That's wonderful, but you should still find out the MAX calcium on the puppy food, not just the minimum.


----------



## sportsman1539

Btw, my has been on it for about 3 months now and her growth has followed the GSd growth charts almost to the pound. She doesn't seem to be growing too fast and is on pace to be about the size of her mother. 65lbs


----------



## NightHunter65

Emoore said:


> That's wonderful, but you should still find out the MAX calcium on the puppy food, not just the minimum.


Oh yeah I understand, Ill do some research on that. I am still so used to 3rd shift that I up when no one is open, getting used to this day walker thing again=)


----------



## KZoppa

sportsman1539 said:


> Btw, my has been on it for about 3 months now and her growth has followed the GSd growth charts almost to the pound. She doesn't seem to be growing too fast and is on pace to be about the size of her mother. 65lbs


 
yup. Shasta hasnt had any growth issues. She's not grown too fast and she's currently about 63-65 lbs at a year old. She's starting to fill out since she's done growing up. I'm really only expecting her to gain maybe 5-10 more pounds before she's completely done with all that growing stuff.


----------



## XTOL

For what its worth Ive had Abby on the 4Health food almost from
the beginning. The first bag of food I got for her was Purina Pro Plan
since thats what the breeder was feeding. But I changed over to the
4 Health Puppy Formula right after.

At 6 months I changed her to 4 Health Chicken and Rice for Adults.

She has done great on it and eats it right up. She just turned one year
old on May 12th and is a lean 70 pounds.


----------



## NightHunter65

Well she was going so good on it, but for some reason she rather eat my mothers dogs food, Dog Chow, I just dont understand it. She rather have the cheap stuff, she still eats the 4health but she only eats about 2 cups, which almost what she should eat, kinda feel worried she isnt eatting enough if i keep her on it.
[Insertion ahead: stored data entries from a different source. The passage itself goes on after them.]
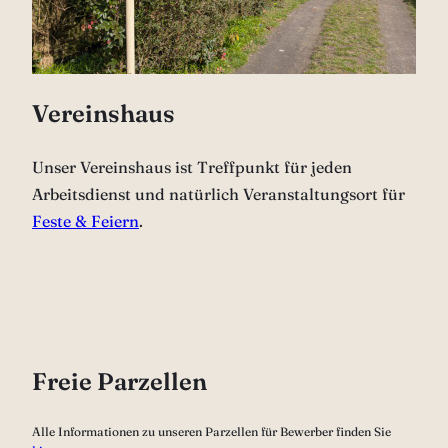
Vereinshaus
Unser Vereinshaus ist Treffpunkt für jeden
Arbeitsdienst und natürlich Veranstaltungsort für
Feste & Feiern
.
Freie Parzellen
Alle Informationen zu unseren Parzellen für Bewerber finden Sie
The first dog ive ever had who didnt clean their bowl as a puppy.


----------



## Lin

NightHunter65 said:


> Well she was going so good on it, but for some reason she rather eat my mothers dogs food, Dog Chow, I just dont understand it.


Thats pretty common actually. Low quality foods have a lot of artificial flavoring in them, think of it like McDonalds. It especially happens in cats, because they're stricter carnivores so foods are highly flavored to entice them. Then the cat becomes a "junk food junkie" and snubs healthier alternatives.


----------